Success in Moscow, failure with the IMF

April 22, 2016 17:51

The International Monetary Fund (IMF) has no plans to negotiate another loan for Belarus before the end of 2011 due to the lack of progress in macroeconomic performance. For the time being the gold reserves of the country will cover the servicing of the debts and reduce the pressure on the currency market.

The International Monetary Fund will not enter into talks with the Belarusian authorities this year to discuss their request for a bailout loan, said the Belarusian representative of the IMF Natalya Koliadina. “While the authorities have implemented some measures which could help [in] achieving macroeconomic stability, we have not seen sufficient evidence of strong commitment, particularly at the highest level, to macroeconomic stabilization and structural reforms,” she said.


As anticipated, Lukashenko chose the less “dependent”, in his view, way of filling the funding gap.

The IMF loan could have been larger than the current revenues from Russia however it was preconditioned with economic and political requirements unacceptable for Lukashenko. Lukashenko is afraid that the implementation of the IMF requirements of structural reforms, fiscal and social policies will immediately reduce the dependence of the economic players from the President and will result in recession, unemployment and de-industrialization. At the same time, he believes that financial flows from Russia will strengthen his authority in the short term.

The sale of the “Beltransgaz” to “Gazprom”, lower prices and debt restructuring, a USD 1 billion loan secured by the shares of Novopolotsk refinery, the second tranche of USD 400 million of the ACF of the EurAsEC loan – all that replenished the gold and currency reserves to the level that allows to service debts and to reduce pressure on the foreign exchange. The leadership of the country has regained its control and in the short term will continue implementing its socio-political model to a large extent.

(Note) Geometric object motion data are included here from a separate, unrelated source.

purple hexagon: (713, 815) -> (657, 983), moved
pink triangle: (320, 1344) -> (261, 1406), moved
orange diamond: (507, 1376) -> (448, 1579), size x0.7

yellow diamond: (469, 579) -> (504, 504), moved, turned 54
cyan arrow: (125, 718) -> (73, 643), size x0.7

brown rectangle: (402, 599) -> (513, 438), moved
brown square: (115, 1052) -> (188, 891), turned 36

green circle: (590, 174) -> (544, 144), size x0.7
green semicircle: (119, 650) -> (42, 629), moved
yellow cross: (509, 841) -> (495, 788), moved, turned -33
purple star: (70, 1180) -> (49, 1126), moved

In 2012 or its first half one should expect stabilization with the inflation rate around 20-50% and gradual devaluation of 10-30%, depending on how far Luakashenko advisers will go in fulfilling his ambitious orders about the GDP growth. Regardless of all declarations about liberalization and de-bureaucratization, the economy will switch to manual management mode once again.

Nevertheless the spiral of inflation-devaluation in one way or another forces the Belarusian government to tighten monetary and social policy. Moreover, the loss of control over a strategic asset (Beltransgaz) leaves Lukashenko without a lever to pressure Russia for the “first aid” assistance and becomes a threat to the energy security of the country.

In the long term the presidential authority is bound to weaken due to commitments of Belarus to gain USD 2.5 billion annually from privation of assets during the three year-period, to reduce subsidies for agriculture, industry, housing, etc., to improve access of Russian goods to the Belarusian market.